Presidency: Nigeria is Safe Despite Security Challenges

Despite the ceaseless attacks by terrorist groups in the country, the most recent of which included attacks on a military church at the Armed Forces Command and Staff College, Jaji, Kaduna State, and a police detention centre in Abuja, the Federal Government Sunday assured Nigerians and the international community that the country remained safe and all security challenges were under control.

The government’s statement came just after the AFP reported that scores of gunmen suspected to be members of the Islamic extremist group, Boko Haram, set fire to three churches and border posts in Gamboru Ngala, a border town 140 kilometres from Maiduguri, the Borno State capital. Violence linked to the Boko Haram insurgency in Northern Nigeria is believed to have left over 3,000 people dead since 2009, including killings by the security forces.
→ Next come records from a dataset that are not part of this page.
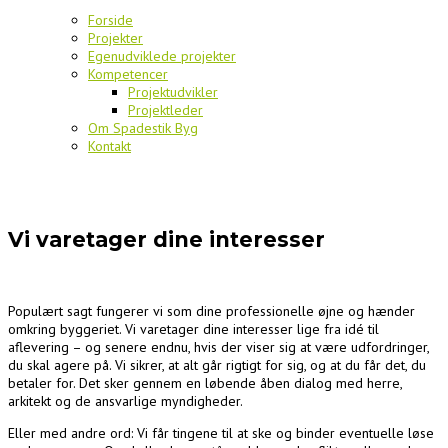
Forside
Projekter
Egenudviklede projekter
Kompetencer
Projektudvikler
Projektleder
Om Spadestik Byg
Kontakt
Vi varetager dine interesser
Populært sagt fungerer vi som dine professionelle øjne og hænder
omkring byggeriet. Vi varetager dine interesser lige fra idé til
aflevering – og senere endnu, hvis der viser sig at være udfordringer,
du skal agere på. Vi sikrer, at alt går rigtigt for sig, og at du får det, du
betaler for. Det sker gennem en løbende åben dialog med herre,
arkitekt og de ansvarlige myndigheder.
Eller med andre ord: Vi får tingene til at ske og binder eventuelle løse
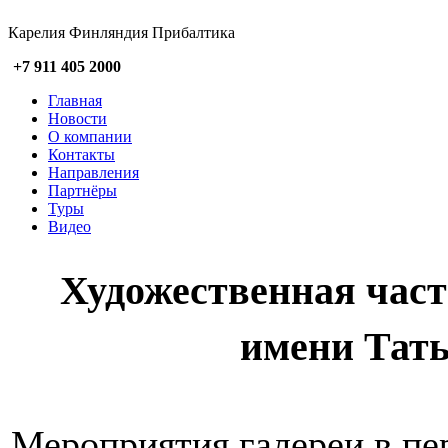
Карелия Финляндия Прибалтика
+7 911 405 2000
Главная
Новости
О компании
Контакты
Направления
Партнёры
Туры
Видео
Художественная час
имени Тат
Мероприятия галереи в пе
But in a statement signed by the Senior Special Assistant to the President on Public Affairs, Dr. Doyin Okupe, he described the attacks as evidence that activities of terrorists were in their last days. According to Okupe, “It is in the character of insurgencies worldwide to audaciously attack institutions that will promote maximum fears in the heart of the citizenry. “It will be recalled that in its last days, the IRA (Irish Republican Army) bombed the hotel in which the British Prime Minister, Margaret Thatcher, and core members of her cabinet were holding a meeting.”

Responding to recent news report that the country was no longer safe, Okupe said: “It is not surprising therefore that as a consequence of the recent activities of the insurgents, some dailies reported that ‘nowhere is safe in Nigeria.’ In truth and in reality this statement is not correct.”